### Task statement:
In the records below, count the lines that have "languages" and answer with the number alone.

### Provided records:
———

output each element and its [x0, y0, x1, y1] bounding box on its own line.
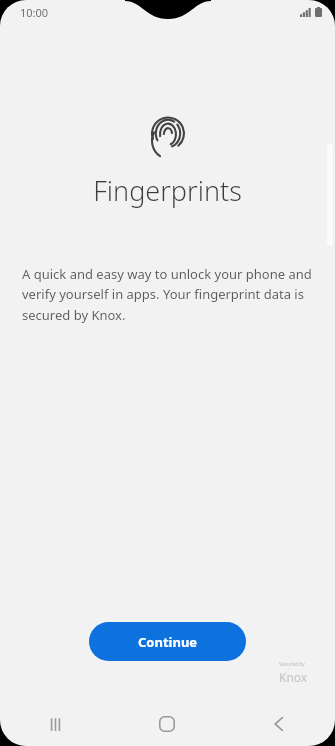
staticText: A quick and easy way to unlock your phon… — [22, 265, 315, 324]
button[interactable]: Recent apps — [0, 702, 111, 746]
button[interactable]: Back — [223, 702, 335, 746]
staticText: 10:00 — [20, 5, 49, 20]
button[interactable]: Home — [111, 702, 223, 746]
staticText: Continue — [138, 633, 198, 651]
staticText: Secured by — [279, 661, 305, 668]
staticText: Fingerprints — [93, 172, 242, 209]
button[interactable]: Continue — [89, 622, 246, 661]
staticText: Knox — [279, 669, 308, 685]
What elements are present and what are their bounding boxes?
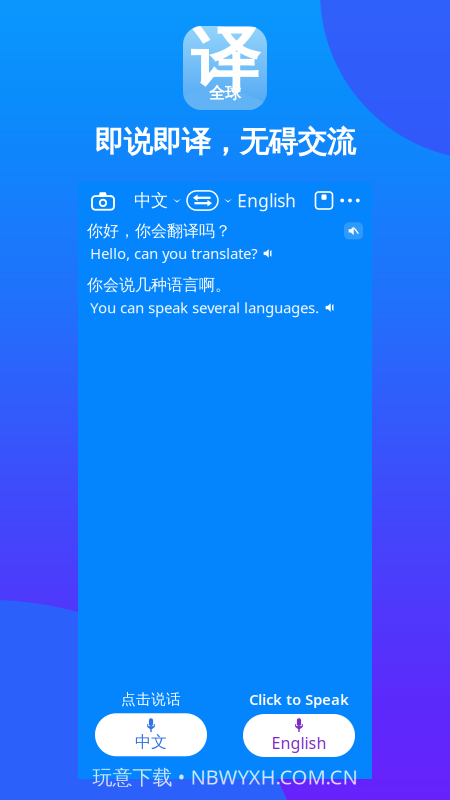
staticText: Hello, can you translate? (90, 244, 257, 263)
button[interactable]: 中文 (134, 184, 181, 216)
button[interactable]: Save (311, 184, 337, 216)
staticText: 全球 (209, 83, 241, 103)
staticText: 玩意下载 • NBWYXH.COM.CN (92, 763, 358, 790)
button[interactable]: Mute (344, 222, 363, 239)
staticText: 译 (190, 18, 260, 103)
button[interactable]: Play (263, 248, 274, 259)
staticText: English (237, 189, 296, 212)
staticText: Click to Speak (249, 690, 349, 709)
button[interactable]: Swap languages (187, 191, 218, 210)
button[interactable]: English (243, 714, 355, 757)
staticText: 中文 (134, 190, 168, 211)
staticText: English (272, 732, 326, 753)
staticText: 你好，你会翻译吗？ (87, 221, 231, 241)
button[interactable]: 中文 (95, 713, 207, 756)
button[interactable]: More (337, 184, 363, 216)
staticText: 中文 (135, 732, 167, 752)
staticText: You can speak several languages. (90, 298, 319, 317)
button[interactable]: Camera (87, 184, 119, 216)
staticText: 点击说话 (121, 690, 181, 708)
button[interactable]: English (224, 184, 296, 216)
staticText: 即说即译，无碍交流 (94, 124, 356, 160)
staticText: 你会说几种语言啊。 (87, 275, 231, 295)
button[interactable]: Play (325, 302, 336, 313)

———

### Exercise solution:
2